September is Infant Mortality Awareness Month. We are drawing attention to infant mortality by knitting or crocheting one baby hat for every baby that did not reach its first birthday.I am sure many of us in the birth community (and outside it too) have known women whose babies have died and never made it to their first birthday. There are many difficult things in the world, definitely, but this surely has to be one of the hardest.
One of the difficult things about working in the birth community for an extended period of time is that sooner or later, someone you know loses a baby. Several beloved friends of mine have lost babies over the years, mostly to stillbirth, and I honor the memories of these babies. In addition, a dear online friend of mine lost her baby at term just a few months ago, so this is near and dear to my heart in particular right now.
While stillbirth is technically not the same as infant mortality (infant mortality are the babies who die in the first year after being born alive), that's stastistical hair-splitting to me. Yes, I understand the statistical reason for separating these categories, but to me emotionally, a baby's death is a baby's death, and they are all tragic.
Therefore, I still feel I am honoring my friends' stillborn babies by drawing attention to the ICTC project, even though technically they are not part of the infant mortality stats.

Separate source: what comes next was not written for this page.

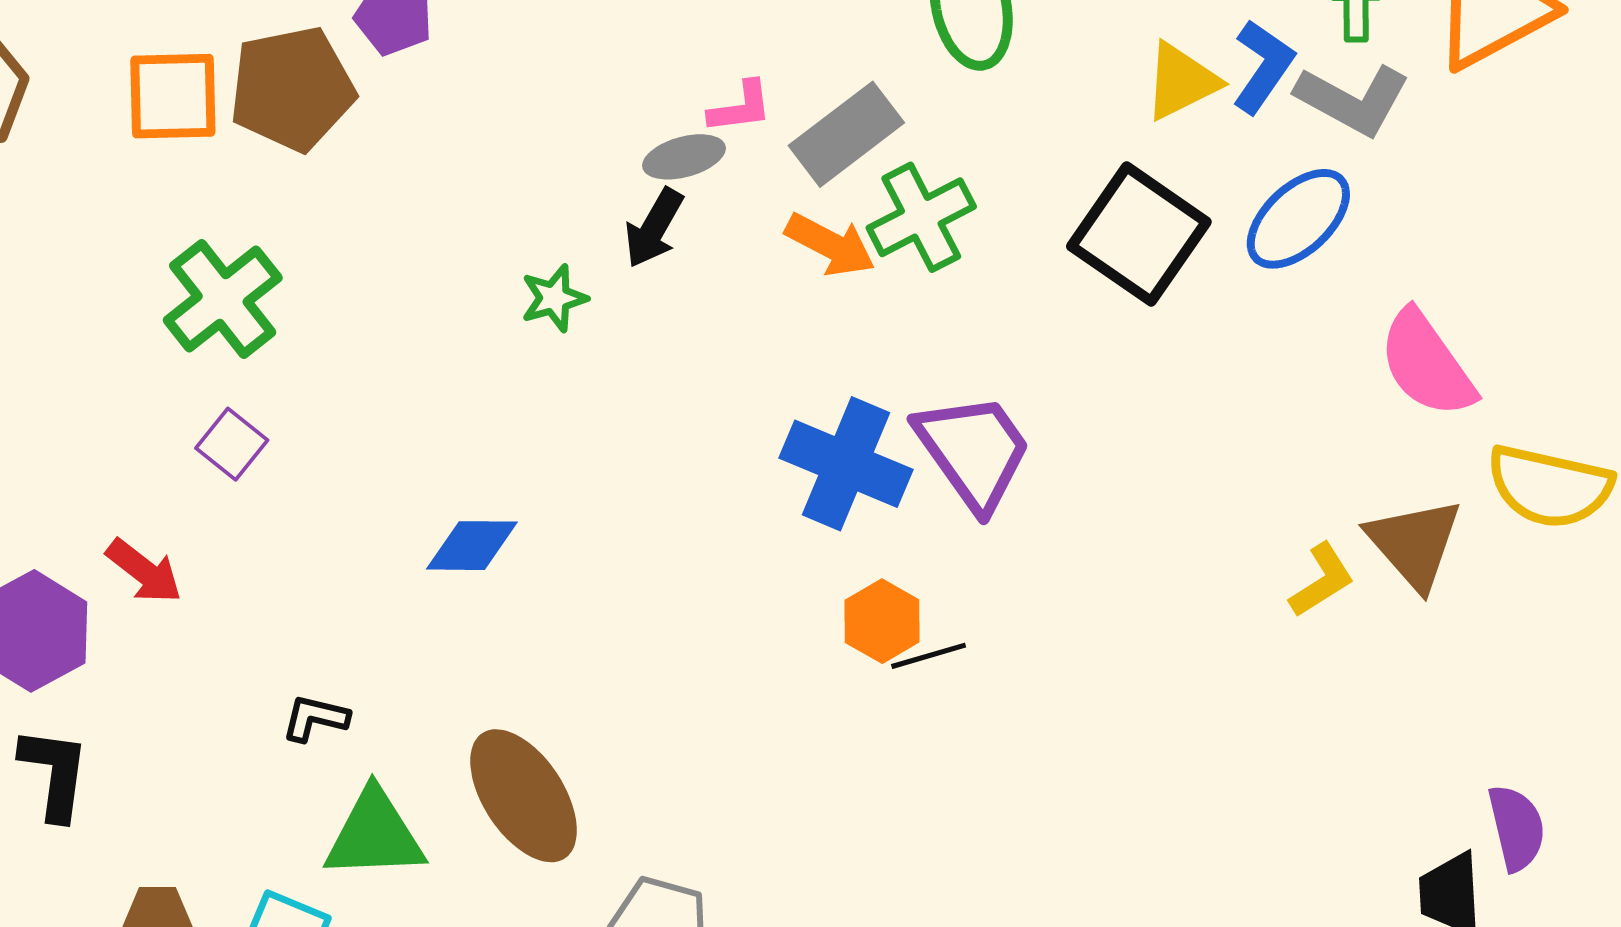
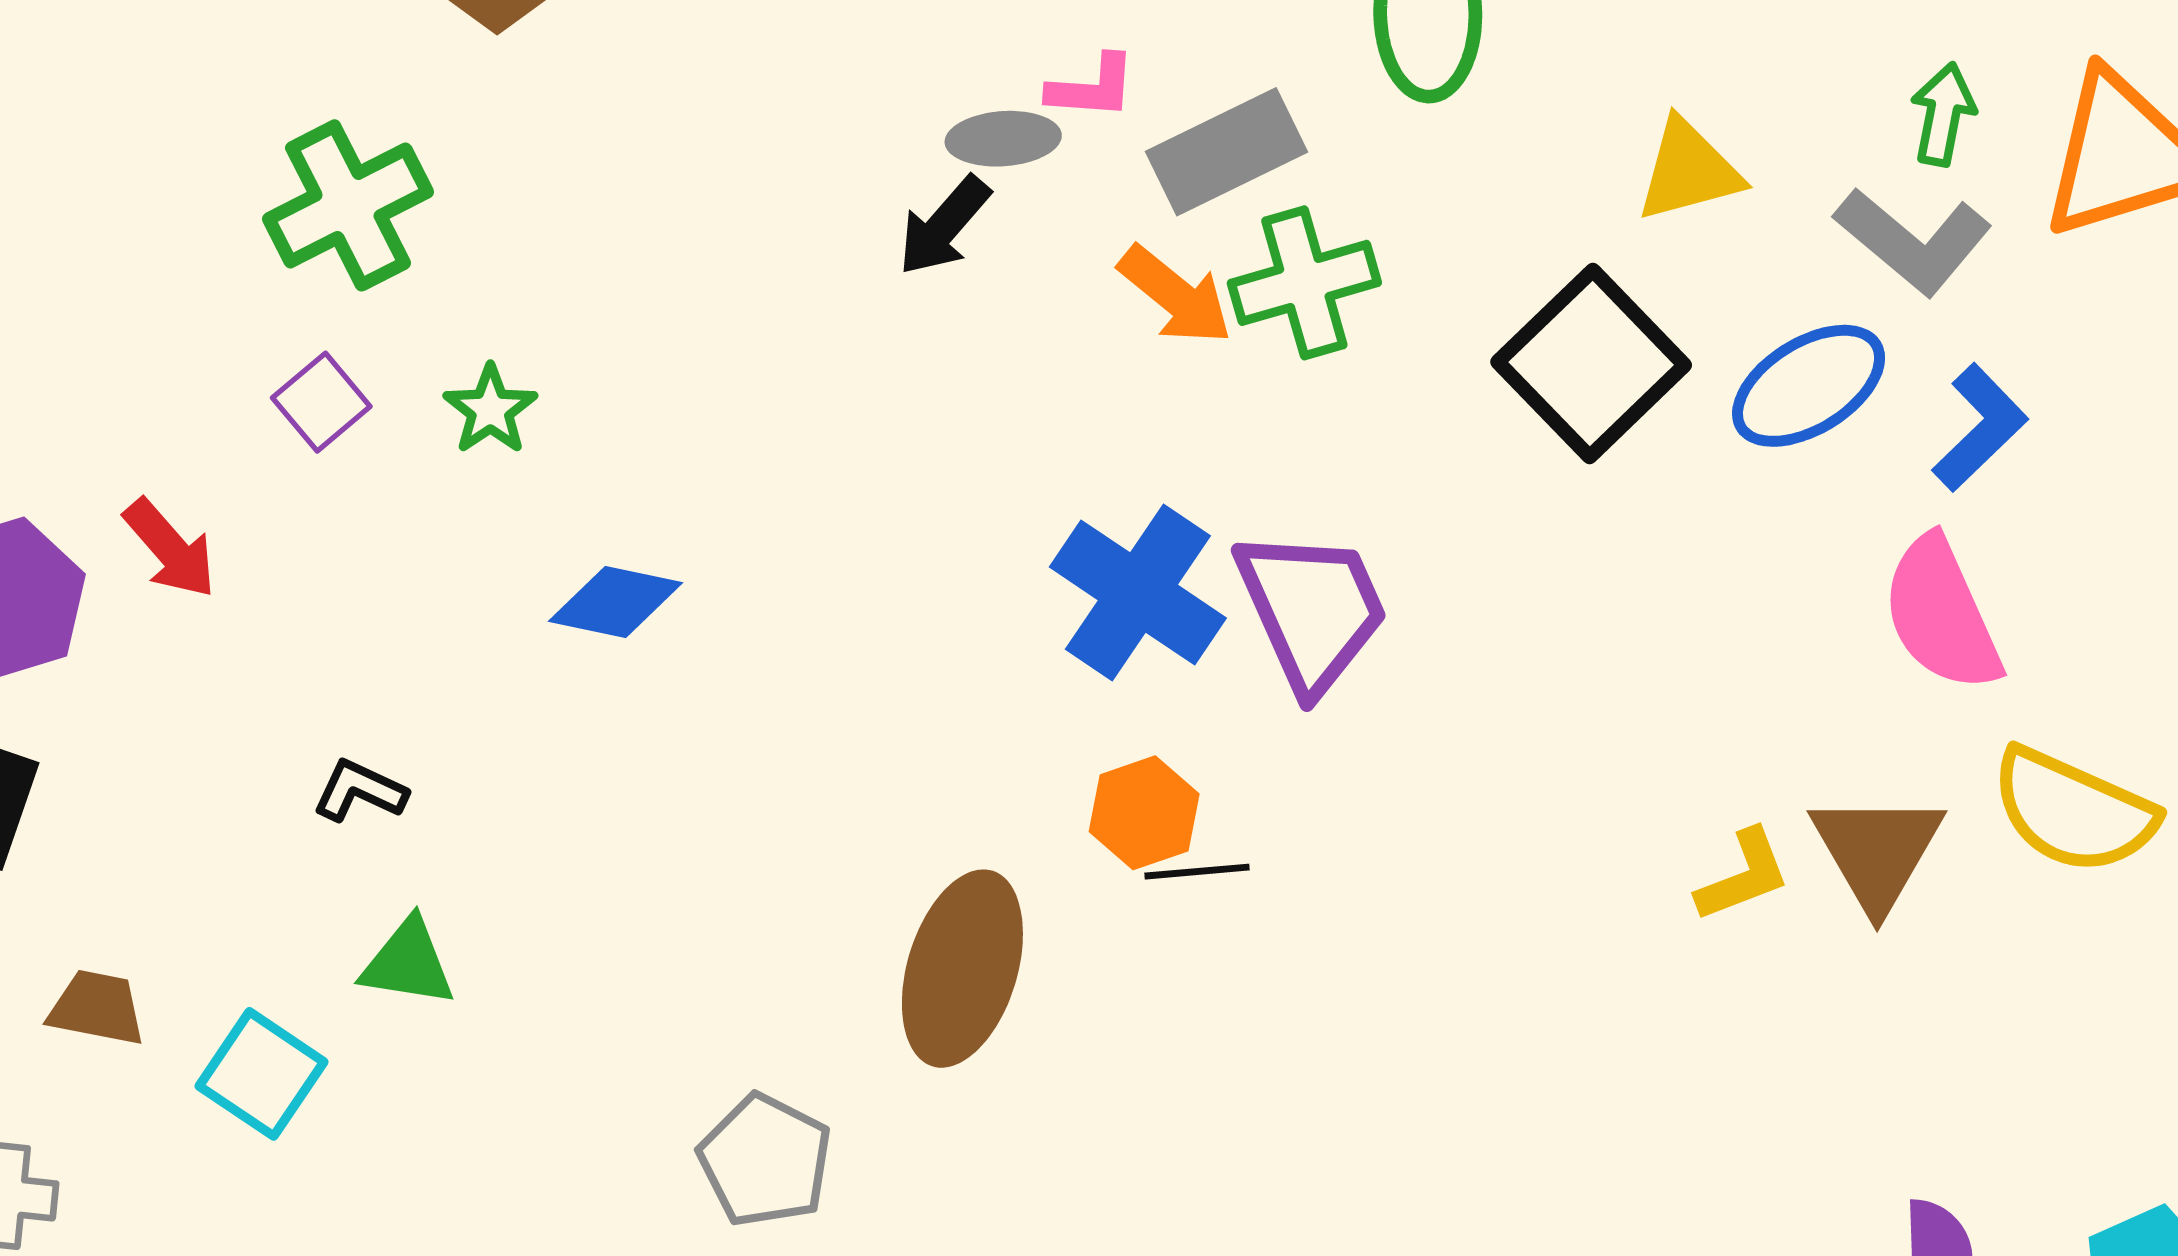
blue L-shape: (1263, 66) -> (1980, 428), moved
green star: (554, 298) -> (490, 410), moved, turned -30
brown ellipse: (524, 796) -> (962, 969), moved, turned 39
green triangle: (375, 835) -> (408, 963), size x0.7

In addition, I am honoring the babies of other women I know who are part of the official infant mortality stats because they died from SIDS or similar causes. Regardless of cause or timing, I mourn them all and I honor them all.
Here is a link to an organization (http://www.birthinghandsdc.com/) that is working with the ICTC on this project, and which also has links to infant hat patterns right on the site. If you'd like to help but don't have any patterns, be sure to go to the following site and then follow the links:
The same patterns can also be found on the ICTC website at:
Here is the full description of the project from another website:
ICTC is asking every able body to join us in knitting or crocheting at least ten infant hats and sending them to the ICTC State Representative in your state by September 15th.
The ICTC State Representatives are listed on http://www.ictcmidwives.org/, or you can send them to ICTC, PO Box 11923, Portland, OR 97211.
The hats will be displayed at an infant mortality awareness rally in the week of September 26th. At the end of the public awareness project the hats will be given to infants as “Going Home” gifts when they leave the local NICU units. What a comforting gift to an ill baby and support to worried parents. By participating in the “Heads Up” Campaign, we can increase awareness about the causes of infant mortality and then create the solutions to reduce infant deaths.
The International Center for Traditional Childbearing (ICTC) is an international organization established in 1991, and head quartered in Portland, Oregon. It is an infant mortality prevention, breastfeeding promotion and midwife training organization. The mission is to increase the number black midwives, doulas, and healers, to empower families, in order to reduce maternal and infant mortality. ICTC educates on the causes of infant mortality and provides solutions through education, direct services and training midwives and Full Circle Doula Birth Companion Training.